* _Work to complete_
Your response should consist of the entries below, reproduced exactly and without their images.

Stored items from a collection:
----

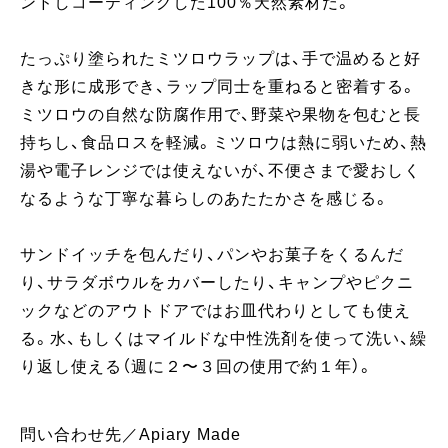
ンドしコーティングした100％天然素材だ。
たっぷり塗られたミツロウラップは、手で温めると好
きな形に成形でき、ラップ同士を重ねると密着する。
ミツロウの自然な防腐作用で、野菜や果物を包むと長
持ちし、食品ロスを軽減。ミツロウは熱に弱いため、熱
湯や電子レンジでは使えないが、不便さまで愛おしく
なるような丁寧な暮らしのあたたかさを感じる。
サンドイッチを包んだり、パンやお菓子をくるんだ
り、サラダボウルをカバーしたり、キャンプやピクニ
ックなどのアウトドアではお皿代わりとしても使え
る。水、もしくはマイルドな中性洗剤を使って洗い、繰
り返し使える（週に２〜３回の使用で約１年）。
問い合わせ先／Apiary Made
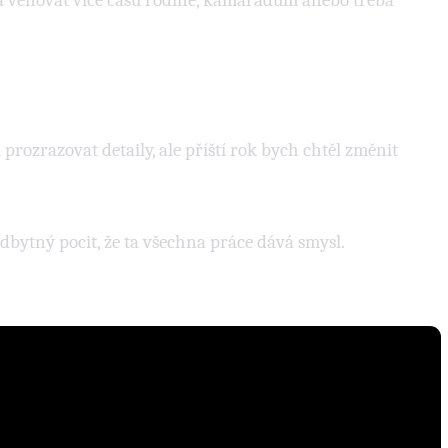
 a věnovat více času rodině, kamarádům anebo třeba
 prozrazovat detaily, ale příští rok bych chtěl změnit
bytný pocit, že ta všechna práce dává smysl.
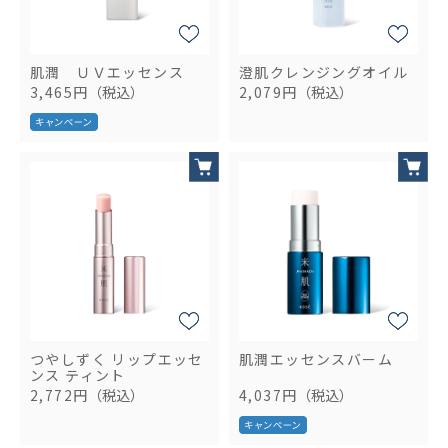
肌潤 ＵＶエッセンス
澄肌クレンジングオイル
3,465円
（税込）
2,079円
（税込）
つやしずく リップエッセ
肌潤エッセンスバーム
ンス ティント
2,772円
（税込）
4,037円
（税込）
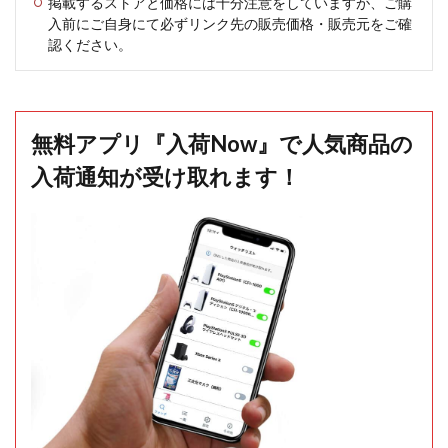
掲載するストアと価格には十分注意をしていますが、ご購
入前にご自身にて必ずリンク先の販売価格・販売元をご確
認ください。
無料アプリ『入荷Now』で人気商品の
入荷通知が受け取れます！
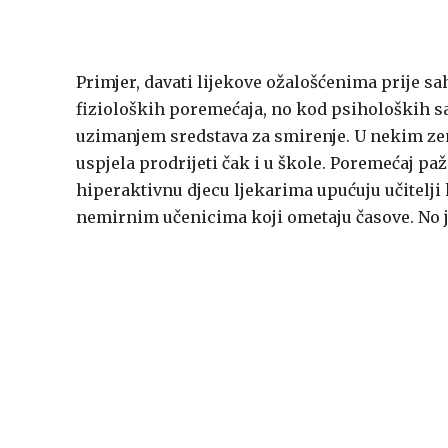
Primjer, davati lijekove ožalošćenima prije 
fizioloških poremećaja, no kod psiholoških sa
uzimanjem sredstava za smirenje. U nekim ze
uspjela prodrijeti čak i u škole. Poremećaj paž
hiperaktivnu djecu ljekarima upućuju učitelji 
nemirnim učenicima koji ometaju časove. No je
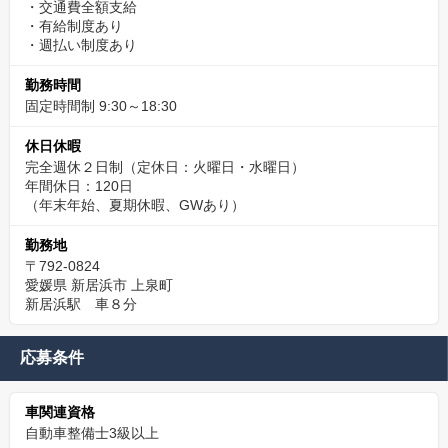
・交通費全額支給
・有給制度あり
・週払い制度あり
勤務時間
固定時間制 9:30～18:30
休日休暇
完全週休２日制（定休日：火曜日・水曜日）
年間休日：120日
（年末年始、夏期休暇、GWあり）
勤務地
〒792-0824
愛媛県 新居浜市 上泉町
新居浜駅 車８分
応募条件
車関連資格
自動車整備士3級以上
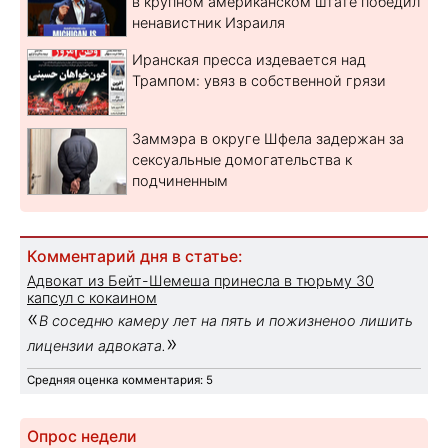
в крупном американском штате победил
ненавистник Израиля
Иранская пресса издевается над
Трампом: увяз в собственной грязи
Заммэра в округе Шфела задержан за
сексуальные домогательства к
подчиненным
Комментарий дня в статье:
Адвокат из Бейт-Шемеша принесла в тюрьму 30
капсул с кокаином
«
В соседню камеру лет на пять и пожизненоо лишить
»
лицензии адвоката.
Средняя оценка комментария: 5
Опрос недели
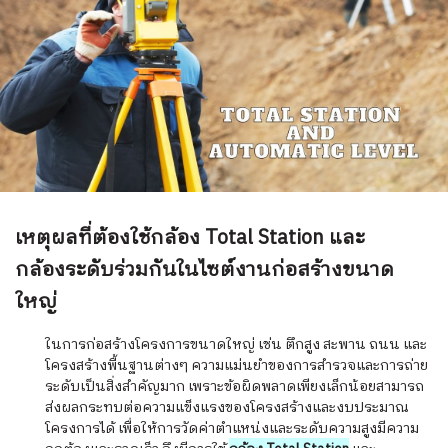
เหตุผลที่ต้องใช้กล้อง Total Station และ
กล้องระดับร่วมกันในไซต์งานก่อสร้างขนาด
ใหญ่
ในการก่อสร้างโครงการขนาดใหญ่ เช่น ตึกสูง สะพาน ถนน และ
โครงสร้างพื้นฐานต่างๆ ความแม่นยำของการสำรวจและการถ่าย
ระดับเป็นสิ่งสำคัญมาก เพราะข้อผิดพลาดเพียงเล็กน้อยสามารถ
ส่งผลกระทบต่อความแข็งแรงของโครงสร้างและงบประมาณ
โครงการได้ เพื่อให้การวัดค่าตำแหน่งและระดับความสูงมีความ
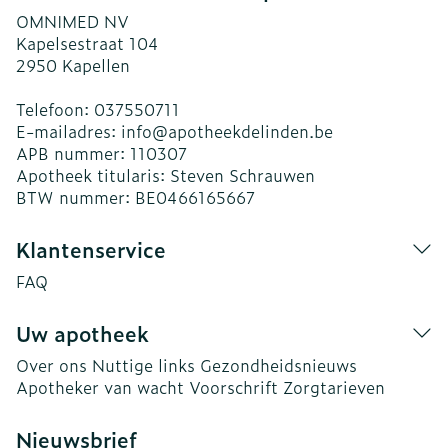
OMNIMED NV
Kapelsestraat 104
2950
Kapellen
Telefoon:
037550711
E-mailadres:
info@
apotheekdelinden.be
APB nummer:
110307
Apotheek titularis:
Steven Schrauwen
BTW nummer:
BE0466165667
Klantenservice
FAQ
Uw apotheek
Over ons
Nuttige links
Gezondheidsnieuws
Apotheker van wacht
Voorschrift
Zorgtarieven
Nieuwsbrief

----

* _Task solution_
ンドしコーティングした100％天然素材だ。
たっぷり塗られたミツロウラップは、手で温めると好
きな形に成形でき、ラップ同士を重ねると密着する。
ミツロウの自然な防腐作用で、野菜や果物を包むと長
持ちし、食品ロスを軽減。ミツロウは熱に弱いため、熱
湯や電子レンジでは使えないが、不便さまで愛おしく
なるような丁寧な暮らしのあたたかさを感じる。
サンドイッチを包んだり、パンやお菓子をくるんだ
り、サラダボウルをカバーしたり、キャンプやピクニ
ックなどのアウトドアではお皿代わりとしても使え
る。水、もしくはマイルドな中性洗剤を使って洗い、繰
り返し使える（週に２〜３回の使用で約１年）。
問い合わせ先／Apiary Made
 a věnovat více času rodině, kamarádům anebo třeba
 prozrazovat detaily, ale příští rok bych chtěl změnit
bytný pocit, že ta všechna práce dává smysl.
肌潤 ＵＶエッセンス
澄肌クレンジングオイル
3,465円
（税込）
2,079円
（税込）
つやしずく リップエッセ
肌潤エッセンスバーム
ンス ティント
2,772円
（税込）
4,037円
（税込）
掲載するストアと価格には十分注意をしていますが、ご購
入前にご自身にて必ずリンク先の販売価格・販売元をご確
認ください。
無料アプリ『入荷Now』で人気商品の
入荷通知が受け取れます！
Primjer, davati lijekove ožalošćenima prije 
fizioloških poremećaja, no kod psiholoških sa
uzimanjem sredstava za smirenje. U nekim ze
uspjela prodrijeti čak i u škole. Poremećaj paž
hiperaktivnu djecu ljekarima upućuju učitelji 
nemirnim učenicima koji ometaju časove. No je
・交通費全額支給
・有給制度あり
・週払い制度あり
勤務時間
固定時間制 9:30～18:30
休日休暇
完全週休２日制（定休日：火曜日・水曜日）
年間休日：120日
（年末年始、夏期休暇、GWあり）
勤務地
〒792-0824
愛媛県 新居浜市 上泉町
新居浜駅 車８分
応募条件
車関連資格
自動車整備士3級以上
в крупном американском штате победил
ненавистник Израиля
Иранская пресса издевается над
Трампом: увяз в собственной грязи
Заммэра в округе Шфела задержан за
сексуальные домогательства к
подчиненным
Комментарий дня в статье:
Адвокат из Бейт-Шемеша принесла в тюрьму 30
капсул с кокаином
«
В соседню камеру лет на пять и пожизненоо лишить
»
лицензии адвоката.
Средняя оценка комментария: 5
Опрос недели
เหตุผลที่ต้องใช้กล้อง Total Station และ
กล้องระดับร่วมกันในไซต์งานก่อสร้างขนาด
ใหญ่
ในการก่อสร้างโครงการขนาดใหญ่ เช่น ตึกสูง สะพาน ถนน และ
โครงสร้างพื้นฐานต่างๆ ความแม่นยำของการสำรวจและการถ่าย
ระดับเป็นสิ่งสำคัญมาก เพราะข้อผิดพลาดเพียงเล็กน้อยสามารถ
ส่งผลกระทบต่อความแข็งแรงของโครงสร้างและงบประมาณ
โครงการได้ เพื่อให้การวัดค่าตำแหน่งและระดับความสูงมีความ
OMNIMED NV
Kapelsestraat 104
2950
Kapellen
Telefoon:
037550711
E-mailadres:
info@
apotheekdelinden.be
APB nummer:
110307
Apotheek titularis:
Steven Schrauwen
BTW nummer:
BE0466165667
Klantenservice
FAQ
Uw apotheek
Over ons
Nuttige links
Gezondheidsnieuws
Apotheker van wacht
Voorschrift
Zorgtarieven
Nieuwsbrief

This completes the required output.